Some defenders of individuals rights may point to the provisions establishing new penalties for violations of individual rights and the provisions ``sunsetting'' some of the government's new powers as justifying support for this bill. Those who feel that simply increasing the penalties for ``unauthorized'' disclosure of information collected under this act should consider that existing laws did not stop the ineffectiveness of such laws in preventing the abuse of personal information collected by the IRS or FBI by administrations of both parties. As for ``sunsetting,'' I would ask if these provisions are critical tools in the fight against terrorism, why remove the government's ability to use them after five years? Conversely, if these provisions violate American's constitutional rights why is it acceptable to suspend the Constitution at all?
As Jeffrey Rosen pointed out in the New Republic, this proposal makes even the most innocuous form of computer hacking a federal offense but does not even grant special emergency powers to perform searches in cases where police have reason to believe that a terrorist attack would be imminent. Thus, if this bill were law on April 24, 1995 and the FBI had information that someone in a yellow Ryder Truck was going to be involved in a terrorist attack, the government could not conduct an emergency search of all yellow Ryder Trucks in Oklahoma City. This failure to address so obvious a need in the anti-terrorism effort suggests this bill is a more hastily cobbled together wish list by the federal bureaucracy than a serious attempt to grant law enforcement the actual tools needed to combat terrorism.

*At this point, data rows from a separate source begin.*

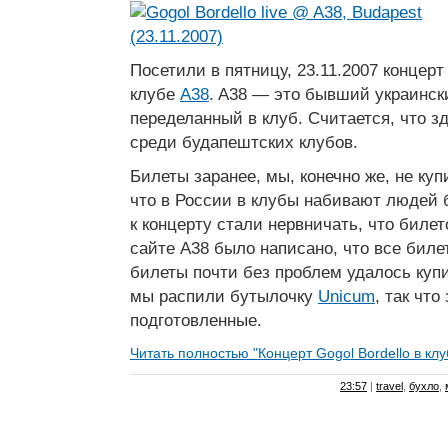
Посетили в пятницу, 23.11.2007 концер
клубе
A38
. A38 — это бывший украински
переделанный в клуб. Считается, что 
среди будапештских клубов.
Билеты заранее, мы, конечно же, не куп
что в России в клубы набивают людей 
к концерту стали нервничать, что билет
сайте A38 было написано, что все биле
билеты почти без проблем удалось купи
мы распили бутылочку
Unicum
, так чт
подготовленные.
Читать полностью "Концерт Gogol Bordello в кл
23:57
|
travel
,
бухло
,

H.R. 3108 may actually reduce security as private cities may not take necessary measures to protect their safety because ``the government is taking care of our security.'' In a free market, private owners have great incentives to protect their private property and the lives of their customers. That is why industrial plants in the United States enjoy reasonably good security. They are protected not by the local police but by owners putting up barbed wire fences, hiring guards with guns, and requiring identification cards to enter. All this, without any violation of anyone's civil liberties. In a free society private owners have a right, if not an obligation, to ``profile'' if it enhances security.
The reason this provision did not work in the case of the airlines is because the airlines followed federal regulations and assumed they were sufficient. This is often the case when the government assumes new powers or imposes new regulations. Therefore, in the future, once the horror of the events of September 11 fade from memory, people will relax their guard, figuring that the federal government is using its new powers to protect them and thus they do not need to invest their own time or money in security measures.
In conclusion, I reiterate my commitment to effective ways of enhancing the government's powers to combat terrorism. However, H.R. 3108 sacrifices too many of our constitutional liberties and will not even effectively address the terrorist menace. I, therefore, urge my colleagues to oppose this bill and instead support reasonable common-sense measures that are aimed at terrorism such as those contained in my SAFE Act.